Is docx to pdf conversion impeded by OOXML inconsistency?

Did you know you can Web Print a .docx file, and that SavaPage uses LibreOffice Convertor to render it to PDF?

But beware, incompatibilities and inconsistencies in the Office Open XML (OOXML) document format may lead to surprising results.

Did you encounter any surprises? Do you have a best practice for creating compatible .docx documents?

Personally I have found that fonts have a large impact on the final rendering. Having the Windows fonts available in LibreOffice will help render it correctly, including when rendering pdf. For floating elements the font can have even larger effects because font size will influence placement of object.
Disclaimer: this is my experience in the UI, not in the SavaPage render implementation though.

1 Like

@nico , good point. Matching fonts as used in .docx to the ones available in LibreOffice is crucial for valid rendering. As SavaPage is concerned, make sure that at least Microsoft True Type Core Fonts are installed on the GNU/Linux host. For more information on font mapping see this entry in the User Manual.

when i upload .xlsx file contains a table , in windows7 os open with microsoft office it shows fine (one page), after i upload to savapage in user page, appears four pages,please help how can i solve this problem

Hi @xiaobai. Welcome to the community.
Is it possible you upload the excell sheet here (or post a link to where we can download it) so we can investigate your problem?
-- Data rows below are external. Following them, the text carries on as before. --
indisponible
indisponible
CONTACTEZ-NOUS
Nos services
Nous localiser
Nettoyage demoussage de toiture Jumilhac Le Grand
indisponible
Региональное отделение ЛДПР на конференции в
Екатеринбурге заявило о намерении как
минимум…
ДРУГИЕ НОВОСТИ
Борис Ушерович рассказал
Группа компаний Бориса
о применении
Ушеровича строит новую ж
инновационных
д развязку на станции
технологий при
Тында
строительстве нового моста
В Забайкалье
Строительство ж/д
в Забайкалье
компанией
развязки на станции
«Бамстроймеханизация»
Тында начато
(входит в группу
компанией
i upload it here named test.xlsx . link is https:|||zhgitit|printtest (can’t contain link,i use | replace /). i tried many ways but can’t solve the problem , please help

Hi @xiobai… thanks for your question.
I just looked at the file to see what could be wrong with it.
And in order to do that, I opened it in LibreOffice Calc. There it shows as a single sheet too.
But as soon I export it as pdf, it just doesn’t fit on a A4 page anymore and 4 seperate pages are generated.
IMO it is a matter of sizing.
Remember, SavaPage converts ALL printjobs to PDF first before printing!
Here is the converted pdf:

Hi @xiaobai, I confirm @robb 's finding. As an alternative to Web Print you can try a Driver Print. In that way you can directly print from MS Office to SavaPage, and tell the PostScript driver to scale the spreadsheet down, for example to a single A4 page.
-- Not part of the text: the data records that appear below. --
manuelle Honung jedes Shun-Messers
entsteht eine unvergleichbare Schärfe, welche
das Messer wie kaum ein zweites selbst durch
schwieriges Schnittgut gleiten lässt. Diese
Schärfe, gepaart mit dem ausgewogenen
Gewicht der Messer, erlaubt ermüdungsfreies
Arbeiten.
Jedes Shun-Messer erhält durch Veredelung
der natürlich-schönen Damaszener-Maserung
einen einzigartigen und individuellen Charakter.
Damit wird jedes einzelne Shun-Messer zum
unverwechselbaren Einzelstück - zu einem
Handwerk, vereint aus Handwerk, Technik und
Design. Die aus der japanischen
i have tested in libreoffice gui , when i open the text.xlsx,then click file->print, a preview is shown right side, it shows 2 pages,not the same in ms office(only one page). before convert to PDF, i think its style has been changed

hello,if use Driver Print,savapage use ip based ,how can i know the user‘s name if he never login in the web page

The User ID (as owner) of the OS session is passed to the SavaPage receiving queue, along with the PostScript stream. If you actually trust this user as authenticated user is a matter of how user trust is configured in your network (AD authentication?). Read the Trusted SavaPage Queue part in the User Manual. And of course, for driver printing to work, the user id must be present in SavaPage either by synchronization with a user source (AD) or as internal user.
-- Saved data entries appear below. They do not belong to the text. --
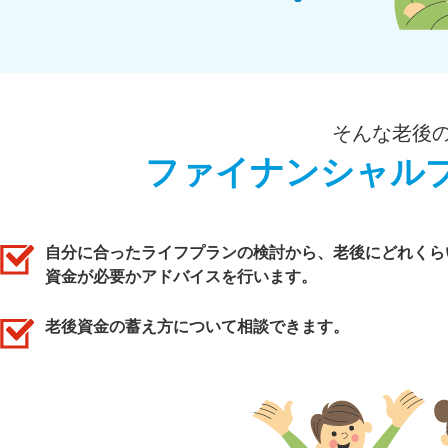
そんな老後
ファイナンシャル
自分に合ったライフプランの検討から、老後にどれくら
資金が必要かアドバイスを行います。
老後資金の蓄え方について相談できます。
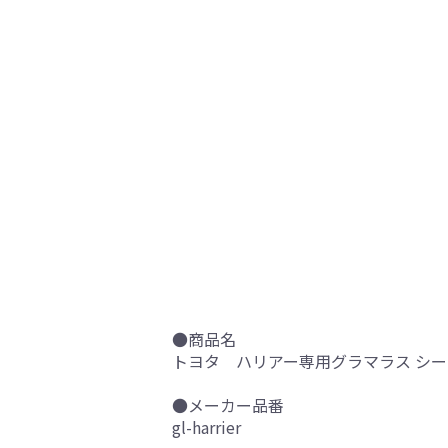
●商品名
トヨタ ハリアー専用グラマラス シ
●メーカー品番
gl-harrier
thanks for your response , by the way , can this project deploy on windows os . if do , what should i pay attention to?

Although the server part is Linux only, SavaPage can perfectly act in a Windows network because of Active Directory integration. Windows clients can print to SavaPage with a generic PostScript driver, or use driverless printing like Web Print.

thanks for you response,can i deploy cups on another server

CUPS and SavaPage server must reside on the same machine. If there are valid reasons to separate the two, we will investigate how we can implement this.

thank you , i have another question, why need to convert all files to pdf after uploading,does cups don’t support direct print files like MS office type?

i use cups command test,only txt、pdf、image type supported,through i have installed libreoffice,it still unsupports ms office type.

That’s correct. CUPS doesn’t support direct print of MS Office documents. It’s not CUPS’ job to be a convertor for all kinds of file formats. It supports some common formats, from which PDF and PostScript are the main ones. Reader/editor programs with a printing function are responsible for converting their documents to PDF (or PostScript) and use a printer driver (installed on the OS) to send them to the printer via CUPS.

hello,can you give me an email address,i have a few questions to consult you,can you help me

I cant get an office file to upload at all - I get undefined as an error. server.log shows long dump starting with
2021-06-10 09:32:22,869 ERROR DocContentPrintProcessor:1845 - [jetty-threadpool-261]

Doesnt matter if its docx, xlsx, doc, etc… Other filetypes are fine.